[Entries taken from a collection]
--- START ---

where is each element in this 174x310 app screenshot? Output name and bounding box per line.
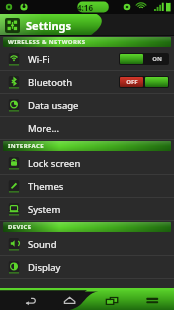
button[interactable]: Data usage: [0, 94, 174, 116]
button[interactable]: Lock screen: [0, 152, 174, 174]
button[interactable]: Bluetooth off: [119, 76, 169, 88]
staticText: Themes: [28, 180, 169, 193]
staticText: INTERFACE: [8, 142, 44, 150]
button[interactable]: Bluetooth: [0, 71, 174, 93]
staticText: Lock screen: [28, 157, 169, 170]
staticText: Settings: [26, 18, 72, 33]
staticText: Sound: [28, 238, 169, 251]
button[interactable]: Sound: [0, 233, 174, 255]
button[interactable]: Themes: [0, 175, 174, 197]
button[interactable]: Menu: [130, 288, 174, 310]
staticText: Bluetooth: [28, 76, 119, 89]
staticText: WIRELESS & NETWORKS: [8, 38, 86, 46]
staticText: Display: [28, 261, 169, 274]
staticText: DEVICE: [8, 223, 32, 231]
button[interactable]: Wi-Fi on: [119, 53, 169, 65]
staticText: More...: [28, 122, 169, 135]
staticText: OFF: [126, 78, 138, 86]
staticText: 4:16: [77, 2, 93, 13]
button[interactable]: Recent apps: [86, 288, 130, 310]
button[interactable]: System: [0, 198, 174, 220]
button[interactable]: Back: [0, 288, 43, 310]
button[interactable]: Home: [43, 288, 86, 310]
staticText: Data usage: [28, 99, 169, 112]
button[interactable]: More...: [0, 117, 174, 139]
staticText: ON: [152, 55, 162, 63]
staticText: Wi-Fi: [28, 53, 119, 66]
button[interactable]: Wi-Fi: [0, 48, 174, 70]
staticText: System: [28, 203, 169, 216]
button[interactable]: Display: [0, 256, 174, 278]
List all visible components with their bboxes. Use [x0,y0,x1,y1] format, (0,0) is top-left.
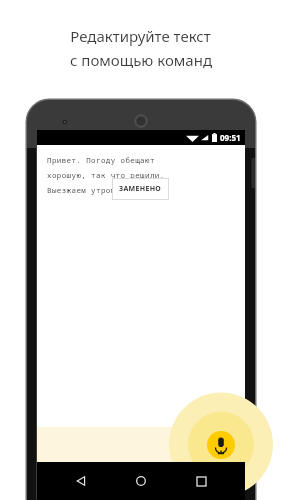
staticText: 10 [132,185,142,195]
staticText: 09:51 [220,132,241,143]
button[interactable]: Главный экран [125,465,157,497]
staticText: с помощью команд [70,50,212,70]
button[interactable]: Назад [65,465,97,497]
staticText: Привет. Погоду обещают [47,155,155,165]
staticText: хорошую, так что решили. [47,170,165,180]
button[interactable]: Голосовой ввод [207,431,235,459]
staticText: Выезжаем утром в [47,185,131,195]
staticText: ЗАМЕНЕНО [119,184,162,194]
button[interactable]: Обзор [185,465,217,497]
staticText: Редактируйте текст [70,26,211,46]
button[interactable]: ЗАМЕНЕНО [112,178,169,200]
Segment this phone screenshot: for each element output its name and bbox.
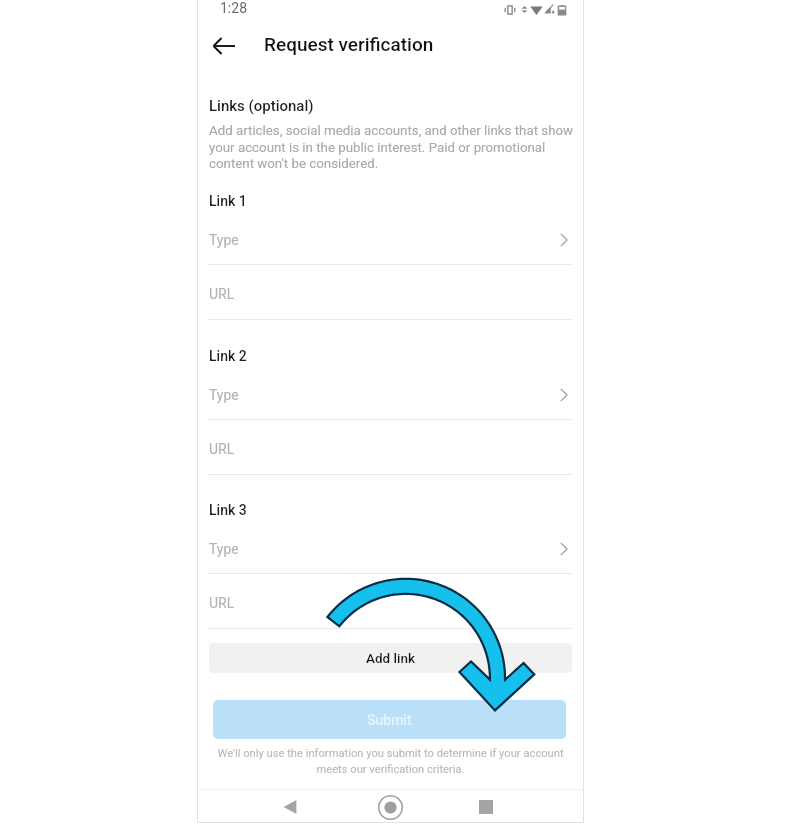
staticText: URL [209, 595, 235, 611]
button[interactable]: Type [209, 376, 570, 414]
staticText: Request verification [264, 33, 434, 55]
button[interactable]: Submit [213, 700, 566, 739]
staticText: URL [209, 286, 235, 302]
button[interactable]: Type [209, 221, 570, 259]
staticText: 1:28 [220, 0, 247, 16]
button[interactable]: Recents [469, 790, 503, 824]
staticText: URL [209, 441, 235, 457]
staticText: We'll only use the information you submi… [210, 747, 571, 776]
staticText: Submit [367, 712, 412, 728]
button[interactable]: Add link [209, 643, 572, 673]
button[interactable]: Home [373, 790, 407, 824]
staticText: Add articles, social media accounts, and… [209, 123, 589, 171]
staticText: Type [209, 541, 554, 557]
button[interactable]: Back [273, 790, 307, 824]
staticText: Link 2 [209, 348, 247, 364]
staticText: Type [209, 387, 554, 403]
staticText: Link 3 [209, 502, 247, 518]
staticText: Link 1 [209, 193, 247, 209]
staticText: Links (optional) [209, 97, 314, 115]
button[interactable]: Type [209, 530, 570, 568]
staticText: Type [209, 232, 554, 248]
staticText: Add link [366, 650, 415, 666]
button[interactable]: Back [205, 27, 243, 65]
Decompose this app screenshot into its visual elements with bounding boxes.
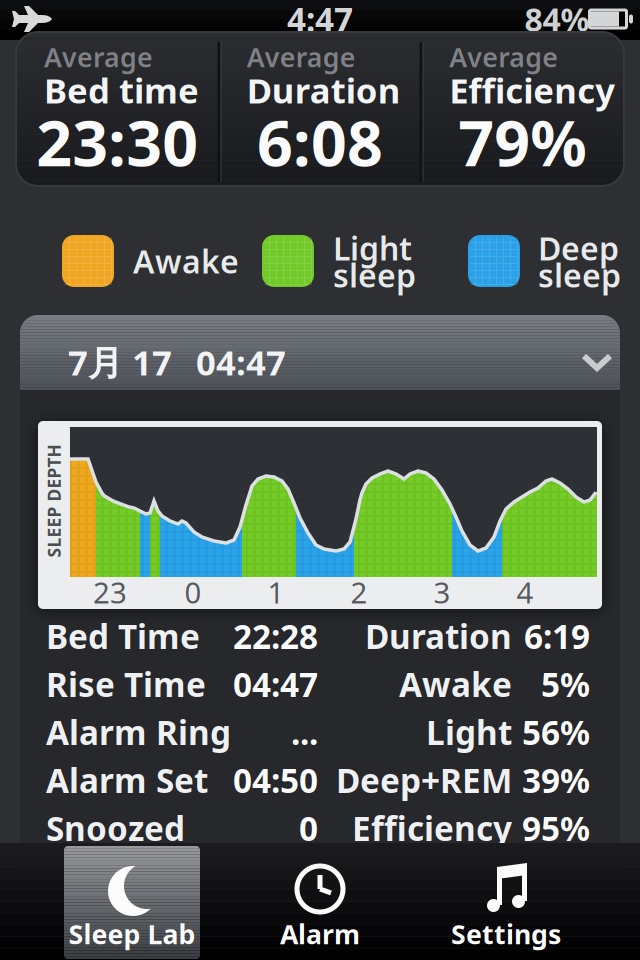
staticText: Light: [333, 227, 412, 269]
staticText: Awake: [399, 662, 512, 706]
staticText: sleep: [538, 254, 621, 296]
staticText: 04:50: [233, 758, 318, 802]
staticText: 3: [434, 572, 450, 612]
staticText: Snoozed: [46, 806, 185, 850]
staticText: 04:47: [196, 339, 286, 385]
staticText: Efficiency: [449, 67, 615, 113]
staticText: ...: [291, 710, 318, 754]
staticText: 6:08: [257, 100, 383, 184]
staticText: 6:19: [524, 614, 590, 658]
staticText: 0: [299, 806, 318, 850]
staticText: 0: [184, 572, 202, 612]
staticText: Rise Time: [46, 662, 206, 706]
staticText: 56%: [522, 710, 590, 754]
staticText: Deep: [538, 227, 619, 269]
button[interactable]: Sleep Lab: [64, 846, 200, 959]
staticText: 23: [93, 572, 127, 612]
staticText: Average: [44, 39, 153, 75]
staticText: 7月 17: [68, 339, 172, 385]
staticText: 95%: [522, 806, 590, 850]
staticText: Duration: [247, 67, 401, 113]
staticText: 5%: [541, 662, 590, 706]
staticText: 1: [268, 572, 284, 612]
button[interactable]: 7月 17: [20, 315, 620, 408]
staticText: Bed time: [44, 67, 199, 113]
staticText: 2: [350, 572, 368, 612]
staticText: Alarm Set: [46, 758, 208, 802]
staticText: 4:47: [287, 0, 353, 41]
button[interactable]: Settings: [438, 846, 574, 959]
staticText: sleep: [333, 254, 416, 296]
staticText: Average: [247, 39, 356, 75]
staticText: Settings: [451, 916, 561, 952]
staticText: Duration: [365, 614, 512, 658]
staticText: 79%: [458, 100, 587, 184]
staticText: Deep+REM: [336, 758, 512, 802]
staticText: Average: [449, 39, 558, 75]
staticText: 4: [516, 572, 534, 612]
staticText: 04:47: [233, 662, 318, 706]
staticText: Awake: [133, 240, 239, 282]
staticText: Efficiency: [352, 806, 512, 850]
staticText: Sleep Lab: [68, 916, 196, 952]
staticText: 84%: [524, 0, 590, 40]
staticText: Alarm Ring: [46, 710, 231, 754]
staticText: 22:28: [233, 614, 318, 658]
staticText: 23:30: [36, 100, 198, 184]
button[interactable]: Alarm: [252, 846, 388, 959]
staticText: SLEEP DEPTH: [0, 490, 110, 512]
staticText: Alarm: [280, 916, 360, 952]
staticText: 39%: [522, 758, 590, 802]
staticText: Bed Time: [46, 614, 200, 658]
staticText: Light: [426, 710, 512, 754]
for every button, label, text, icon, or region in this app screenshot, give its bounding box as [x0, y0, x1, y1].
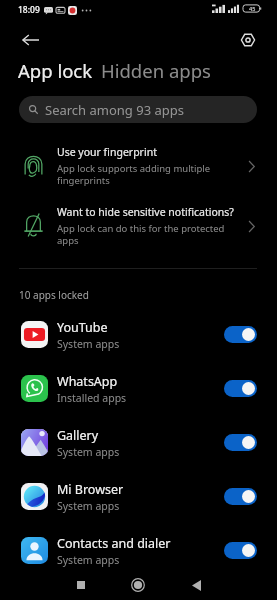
button[interactable] [224, 326, 257, 343]
button[interactable]: App lock [18, 58, 93, 83]
button[interactable]: Mi Browser [0, 475, 277, 521]
staticText: 10 apps locked [19, 288, 89, 302]
staticText: WhatsApp [57, 373, 118, 390]
button[interactable]: Search among 93 apps [19, 96, 257, 123]
staticText: Gallery [57, 427, 99, 444]
staticText: Mi Browser [57, 481, 124, 498]
staticText: 45 [249, 5, 256, 12]
staticText: Use your fingerprint [57, 145, 157, 159]
staticText: System apps [57, 499, 120, 513]
staticText: System apps [57, 337, 120, 351]
button[interactable]: Back [16, 25, 45, 54]
button[interactable]: Settings [233, 25, 262, 54]
staticText: System apps [57, 553, 120, 567]
button[interactable]: Back [181, 570, 211, 600]
button[interactable]: Home [123, 570, 153, 600]
staticText: Want to hide sensitive notifications? [57, 205, 234, 219]
button[interactable] [224, 380, 257, 397]
button[interactable]: Gallery [0, 421, 277, 467]
button[interactable]: WhatsApp [0, 367, 277, 413]
staticText: App lock supports adding multiple finger… [57, 162, 211, 186]
button[interactable]: Contacts and dialer [0, 529, 277, 575]
button[interactable]: Recents [66, 570, 96, 600]
staticText: Search among 93 apps [45, 101, 185, 119]
staticText: 18:09 [18, 4, 40, 16]
staticText: App lock can do this for the protected a… [57, 222, 225, 246]
button[interactable]: Want to hide sensitive notifications? [0, 202, 277, 260]
button[interactable] [224, 488, 257, 505]
button[interactable]: Use your fingerprint [0, 142, 277, 200]
staticText: YouTube [57, 319, 108, 336]
button[interactable]: Hidden apps [101, 58, 211, 83]
staticText: System apps [57, 445, 120, 459]
button[interactable] [224, 434, 257, 451]
staticText: Contacts and dialer [57, 535, 171, 552]
button[interactable]: YouTube [0, 313, 277, 359]
button[interactable] [224, 542, 257, 559]
staticText: Installed apps [57, 391, 127, 405]
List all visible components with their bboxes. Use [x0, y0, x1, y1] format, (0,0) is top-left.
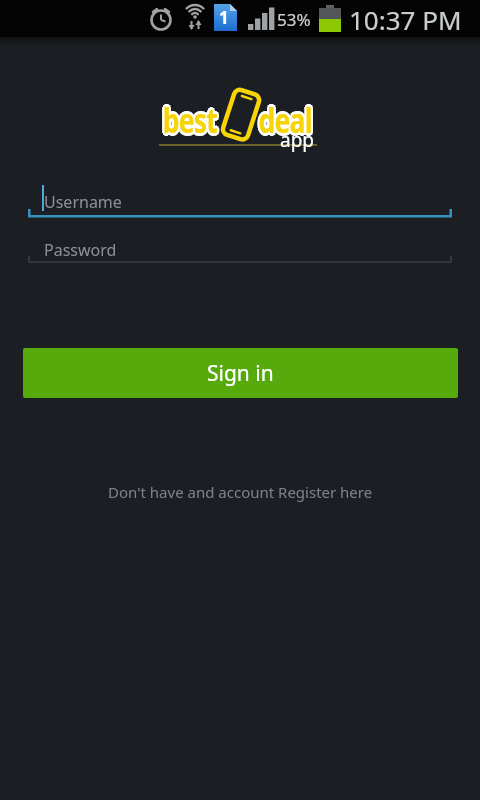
staticText: best	[161, 99, 216, 145]
staticText: Don't have and account Register here	[108, 482, 373, 502]
button[interactable]: Don't have and account Register here	[0, 478, 480, 506]
staticText: Password	[44, 239, 117, 261]
staticText: 1	[219, 6, 229, 29]
staticText: best	[163, 94, 217, 140]
staticText: best	[161, 95, 216, 141]
staticText: deal	[259, 100, 312, 146]
staticText: 10:37 PM	[349, 2, 462, 37]
staticText: Sign in	[207, 359, 274, 388]
staticText: app	[280, 127, 315, 153]
staticText: deal	[257, 95, 311, 141]
staticText: deal	[256, 97, 310, 143]
staticText: best	[163, 97, 217, 143]
staticText: best	[164, 99, 219, 145]
staticText: deal	[261, 97, 315, 143]
staticText: deal	[259, 94, 312, 140]
button[interactable]: Username	[28, 180, 452, 220]
staticText: best	[164, 95, 219, 141]
staticText: deal	[260, 95, 314, 141]
staticText: best	[163, 100, 217, 146]
staticText: deal	[259, 97, 312, 143]
staticText: 53%	[277, 8, 311, 31]
staticText: deal	[257, 99, 311, 145]
staticText: deal	[260, 99, 314, 145]
staticText: best	[160, 97, 215, 143]
staticText: best	[165, 97, 220, 143]
button[interactable]: Sign in	[23, 348, 458, 398]
staticText: Username	[44, 191, 122, 213]
button[interactable]: Password	[28, 228, 452, 266]
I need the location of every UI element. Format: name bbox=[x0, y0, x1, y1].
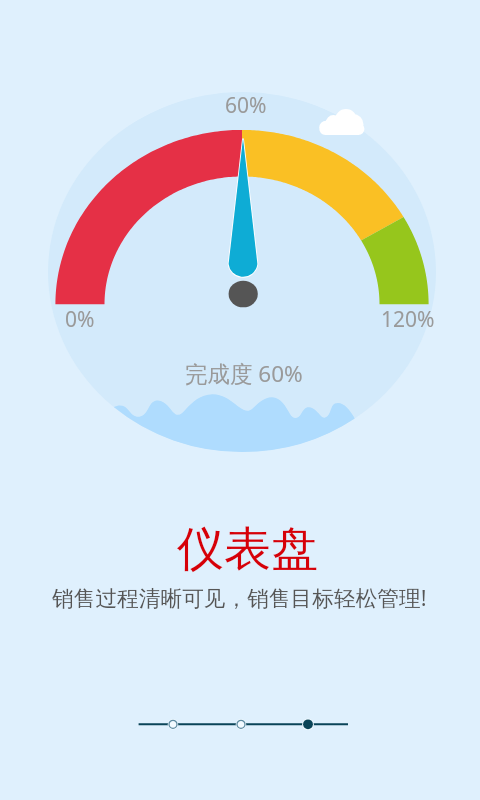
staticText: 120% bbox=[381, 305, 435, 334]
button[interactable]: Page 3, current bbox=[293, 709, 323, 739]
staticText: 0% bbox=[65, 305, 95, 334]
button[interactable]: Page 2 bbox=[226, 709, 256, 739]
button[interactable]: Page 1 bbox=[158, 709, 188, 739]
staticText: 仪表盘 bbox=[177, 520, 318, 579]
staticText: 60% bbox=[225, 91, 267, 120]
staticText: 销售过程清晰可见，销售目标轻松管理! bbox=[52, 583, 427, 613]
staticText: 完成度 60% bbox=[185, 358, 303, 389]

--- END ---

• Exercise:
Pull every line that holds the string "Search" out of the records.

• Solution to this task:
button[interactable]: Search among 93 apps [19, 96, 257, 123]
staticText: Search among 93 apps [45, 101, 185, 119]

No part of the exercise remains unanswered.